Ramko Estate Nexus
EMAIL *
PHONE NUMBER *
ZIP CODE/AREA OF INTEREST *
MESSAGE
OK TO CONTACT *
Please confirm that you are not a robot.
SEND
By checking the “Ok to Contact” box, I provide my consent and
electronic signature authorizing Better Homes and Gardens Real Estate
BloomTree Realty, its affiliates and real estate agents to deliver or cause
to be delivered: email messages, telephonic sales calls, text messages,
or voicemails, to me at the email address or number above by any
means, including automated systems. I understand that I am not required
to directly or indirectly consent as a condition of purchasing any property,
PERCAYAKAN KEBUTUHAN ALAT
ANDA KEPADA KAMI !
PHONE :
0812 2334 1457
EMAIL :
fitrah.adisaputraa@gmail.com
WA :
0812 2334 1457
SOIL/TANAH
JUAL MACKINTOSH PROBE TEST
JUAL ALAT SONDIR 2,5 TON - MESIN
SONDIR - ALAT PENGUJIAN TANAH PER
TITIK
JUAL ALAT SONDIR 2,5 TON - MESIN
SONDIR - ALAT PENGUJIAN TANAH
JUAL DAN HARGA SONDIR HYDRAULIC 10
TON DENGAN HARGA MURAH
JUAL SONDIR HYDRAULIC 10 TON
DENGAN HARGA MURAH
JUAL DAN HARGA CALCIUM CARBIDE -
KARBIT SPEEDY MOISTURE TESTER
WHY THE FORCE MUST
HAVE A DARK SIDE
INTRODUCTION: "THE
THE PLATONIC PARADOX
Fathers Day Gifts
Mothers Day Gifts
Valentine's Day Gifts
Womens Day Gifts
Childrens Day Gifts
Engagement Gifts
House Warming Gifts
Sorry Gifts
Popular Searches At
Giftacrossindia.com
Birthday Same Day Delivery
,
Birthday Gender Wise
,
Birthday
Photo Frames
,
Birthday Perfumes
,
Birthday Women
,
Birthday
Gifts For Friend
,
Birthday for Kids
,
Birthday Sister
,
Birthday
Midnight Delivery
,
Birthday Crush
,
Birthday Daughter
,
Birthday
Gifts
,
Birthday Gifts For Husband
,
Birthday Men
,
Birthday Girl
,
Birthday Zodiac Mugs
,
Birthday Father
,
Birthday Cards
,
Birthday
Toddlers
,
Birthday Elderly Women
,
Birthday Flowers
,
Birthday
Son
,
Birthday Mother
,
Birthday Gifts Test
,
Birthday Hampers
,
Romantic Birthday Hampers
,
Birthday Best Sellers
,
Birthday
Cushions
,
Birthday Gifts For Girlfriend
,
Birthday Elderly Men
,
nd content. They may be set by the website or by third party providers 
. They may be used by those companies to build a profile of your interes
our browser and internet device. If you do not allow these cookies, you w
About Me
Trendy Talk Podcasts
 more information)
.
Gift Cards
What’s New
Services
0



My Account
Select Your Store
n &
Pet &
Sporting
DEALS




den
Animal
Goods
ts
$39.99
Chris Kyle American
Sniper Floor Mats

*-*-*

Problem description:
Which lines of the data above contain "They"? Copy each one.

Answer box:
nd content. They may be set by the website or by third party providers 
. They may be used by those companies to build a profile of your interes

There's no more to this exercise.